Gilbert V. Levin był kiedyś szefem zespołu badawczego NASA, odpowiedzialnego za misje wysyłające lądowniki Viking na powierzchnię Marsa. Mężczyzna twierdzi, że już w 1976 roku na Czerwonej Planecie odkryto życie. Swoją teorię przedstawił w artykule opublikowanym w czasopiśmie „Scientific American”. Jego zdaniem przeprowadzone podczas misji badania miały to potwierdzać.

Badacz opisywał w swoim artykule dwie misje Viking, których celem było zbadanie gleby na Marsie. Gilbert V. Levin uważa, że dzięki pobranym z powierzchni próbkom, udało się „odpowiedzieć na najważniejsze pytanie”. Badania polegały na umieszczeniu w ziemi cząstek organicznych oraz badaniu, dzięki specjalnym detektorom, czy da się wykryć gazy, będące produktem przemiany metabolicznej.

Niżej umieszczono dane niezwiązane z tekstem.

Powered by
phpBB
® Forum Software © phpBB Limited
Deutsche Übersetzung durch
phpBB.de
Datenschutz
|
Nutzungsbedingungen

Jeżeli by się to potwierdziło, oznaczałoby to, że pozostawione resztki stały się pożywieniem dla żywych organizmów.

Chcąc sprawdzić, czy reakcja, która przyniosła pozytywne rezultaty, była efektem przemiany biologicznej, badacze zagotowali pobrane próbki ziemi, dzięki czemu mieli zabić wszystkie znajdujące się w niej żywe organizmy. Później wyniki badań porównano z obu próbek. Ten test zdaniem naukowca pozwolił stwierdzić, że w próbce, która nie została poddana obróbce termicznej, znajduje się życie.

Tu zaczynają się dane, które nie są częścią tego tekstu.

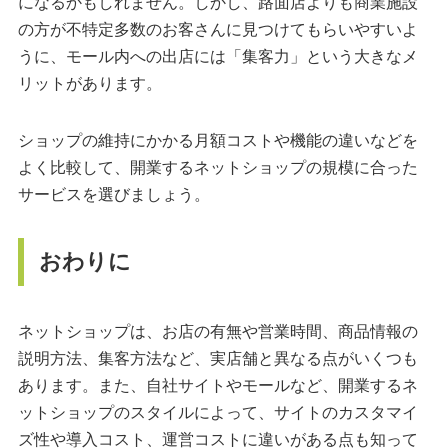
になるかもしれません。しかし、路面店よりも商業施設
の方が不特定多数のお客さんに見つけてもらいやすいよ
うに、モール内への出店には「集客力」という大きなメ
リットがあります。
ショップの維持にかかる月額コストや機能の違いなどを
よく比較して、開業するネットショップの規模に合った
サービスを選びましょう。
おわりに
ネットショップは、お店の有無や営業時間、商品情報の
説明方法、集客方法など、実店舗と異なる点がいくつも
あります。また、自社サイトやモールなど、開業するネ
ットショップのスタイルによって、サイトのカスタマイ
ズ性や導入コスト、運営コストに違いがある点も知って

NASA nie ogłosiła nigdy wyników tego eksperymentu, gdyż nie udało się powtórzyć jego wyników, w związku z czym uznano go za błąd pierwszego rodzaju. Oznacza to tyle, że wyniki badania mogą faktycznie potwierdzać założoną tezę, ale to właśnie postawiona teza nie jest właściwa. NASA uważa, że badacze błędnie założyli wówczas, że tego typu reakcja możliwa była jedynie w kontakcie z organizmami żywymi. Aby poprzeć tę tezę NASA podaje fakt, że od momentu misji Viking, z powierzchni Marsa pobrano wiele próbek gleby, ale żadna z nich nie wskazała podobnych rezultatów.

„Jaki mamy dowód na to, że na Marsie nie ma życia? Zadziwiające jest to, że nie ma żadnego” - podkreślił w swoim artykule Gilbert V. Levin.